Sin haberla puesto en su destino –las autoridades suponen la pondría en la Secretaría de Seguridad, que está a dos cuadras-, caminando y con la mano izquierda toma su celular, hace la llamada a un número que supongo conocía, sabiendo que entrando la llamada tronaba el artefacto. Como que no me suena razonable, a menos que el sujeto no haya sabido lo que traía en la bolsa y hubiera hecho la llamada a lo tonto u otro hizo la llamada. Pero ¿quién?
Ya se sabe que el muerto fue el culpable –curiosamente en los choques con fallecidos los muertos siempre iban manejando- y la chica herida, que aparece en un video previo, va a ser culpable en cuanto salga del hospital. Bastantes evidencias hay de que nuestros interrogadores son infalibles y que no hay quien se resista a sus métodos científicos, de modo que si así lo quisieran los torturados, perdón, los acusados, se declararían culpables de haber matado al Mar Muerto.
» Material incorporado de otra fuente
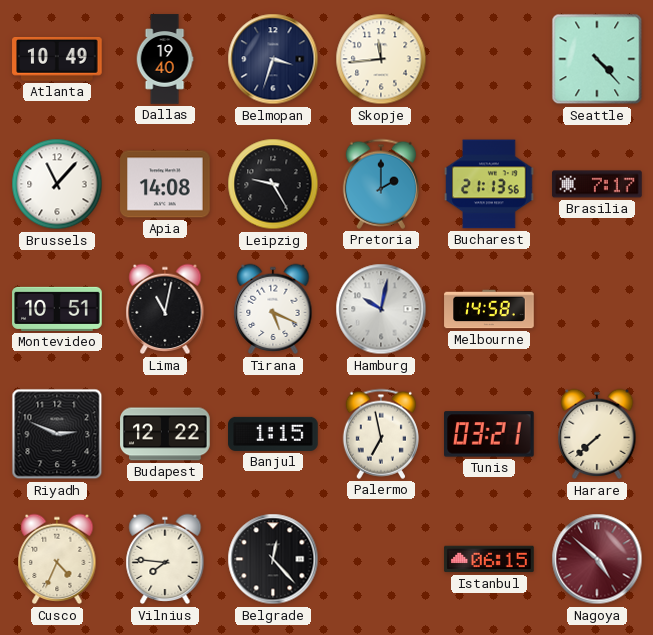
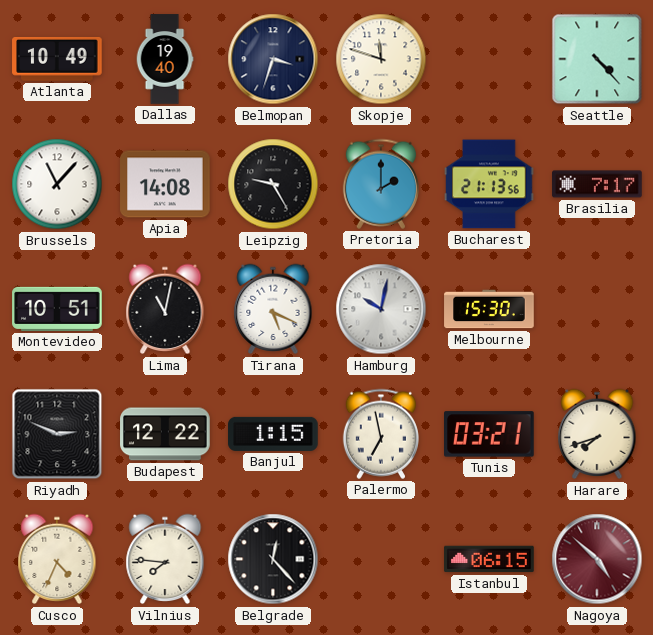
Skopje: 11:44 -> 11:48
Melbourne: 14:58 -> 15:30
Harare: 7:38 -> 7:42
Baste decir que un hermano del muerto fue a reclamar el cadáver y de inmediato lo arrestaron.
Al parecer esa bomba era para asesinar al que les había quitado los arsenales, cosa que parece creíble, lo que no me parece lógico es ¿por qué si tan buen resultado les ha dado matar gente con armas largas, ahora cambian a un terreno que parecen no conocer, como son las bombas?
¿Por qué nuestras autoridades no podrán decir la verdad?, o sea: que cuando algo suceda y no sepan, digan que no se tiene idea de lo que sucedió, que se va a averiguar.